Despite Gertrude’s obstinacy, viable options had to be determined, hoping one could be implemented. In New Jersey, my mother had discovered supervised assisted living facilities that accepted seniors suffering mental impairment. The best suited for us was close to my parents and sister; Gertrude would never be isolated from loved ones. But she would have to be accepted and agree to the move.

Race against time

It was a race with time the enemy. Gertrude’s behavior had become psychotic, fear increasingly governing her actions. Losing track of time and rarely sleeping through the night, Ruth was receiving phone calls at all hours, as was I. Terrified by her conjured illusions, she was alternately barricading herself inside with furniture or roaming through the halls ringing doorbells of the few she felt she could trust; all elderly, frightened by her late night escapades and concerned about her rapidly degenerating condition. Ruth was now calling me regularly, more frantically each time.

Existing largely within her paranoid universe, there were occasional moments of lucidity.
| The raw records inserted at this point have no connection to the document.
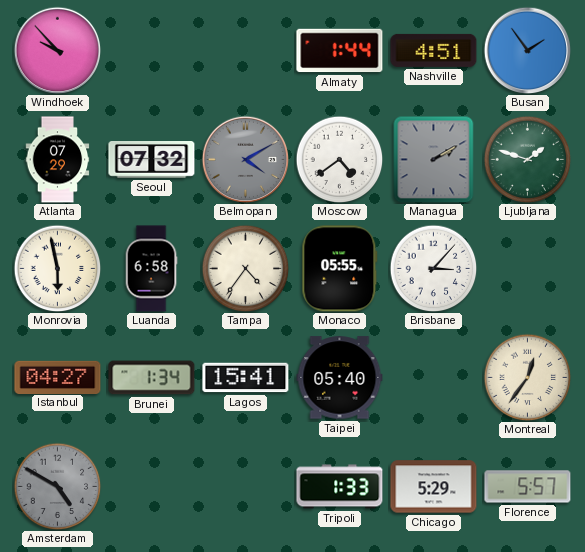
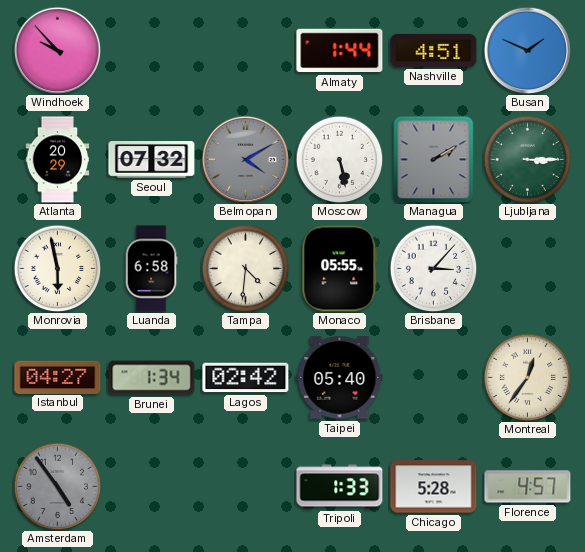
Busan: 1:54 -> 1:49
Atlanta: 07:29 -> 20:29
Moscow: 4:39 -> 5:28
Ljubljana: 1:48 -> 3:15
Tampa: 4:36 -> 4:31
Lagos: 15:41 -> 02:42
Amsterdam: 4:50 -> 4:54
Chicago: 5:29 -> 5:28
Florence: 5:57 -> 4:57
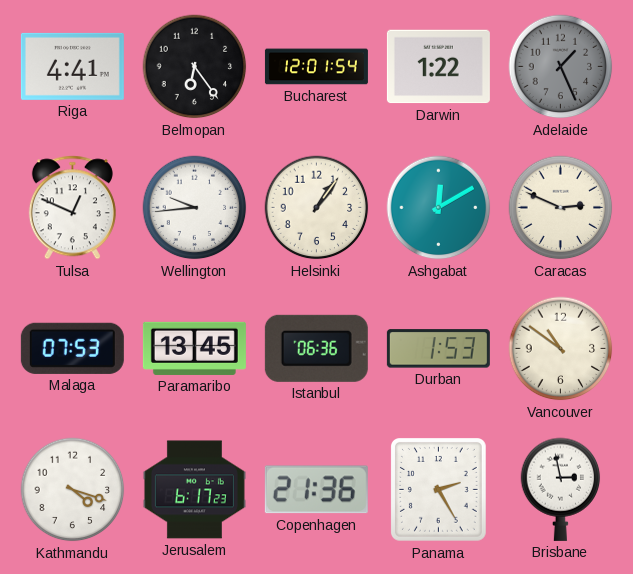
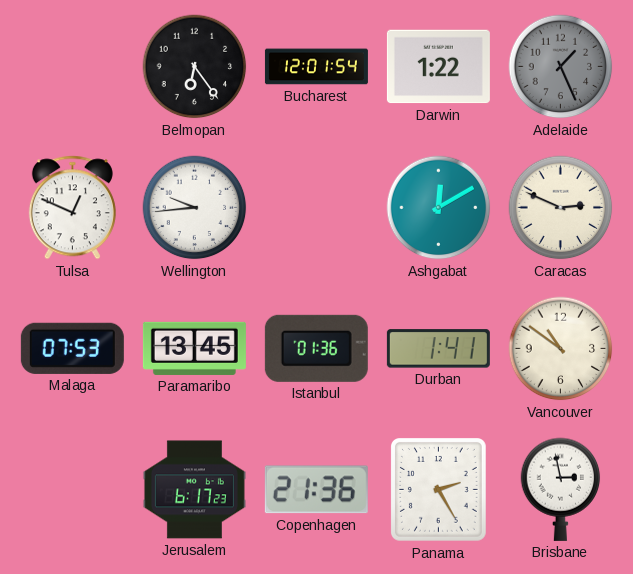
Riga: 4:41 -> none
Helsinki: 1:06 -> none
Istanbul: 06:36 -> 01:36
Durban: 1:53 -> 1:41
Kathmandu: 4:18 -> none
One day I mentioned, as I often had, that I was investigating a nice place for her to live near the family. Whereas the mere hint of moving had always provoked a hostile response, to my astonishment she actually seemed touched by the thought. But could the rapidly encompassing psychosis be controlled long enough to avoid being institutionalized before arrangements made?

Sadly, this was a race that could not be won. Her mental state had declined too far, her outbursts increasingly more turbulent; with fewer rational moments she was almost completely out of control. On Thursday, January 14, 1999 the situation reached critical. When the call came from Ruth on that fateful morning, I knew the time had come; the dreaded crisis, the time to act.

Gertrude had already called at 2 A.M. crying that the neighbors were gathering to kill her. Calming her down a bit, I tried to persuade her to go to bed, aware that this couldn’t last. Not having heard from her though, the faint hope remained that we could still buy more time; wishful thinking. Apparently, I had only convinced her that I didn’t believe her wild machinations so, at some point during the wee hours, she started wandering through the building, Ruth finding her standing by her door around breakfast time in an extremely disoriented state. Instead of keys, she carried a spoon. She could remain alone no longer.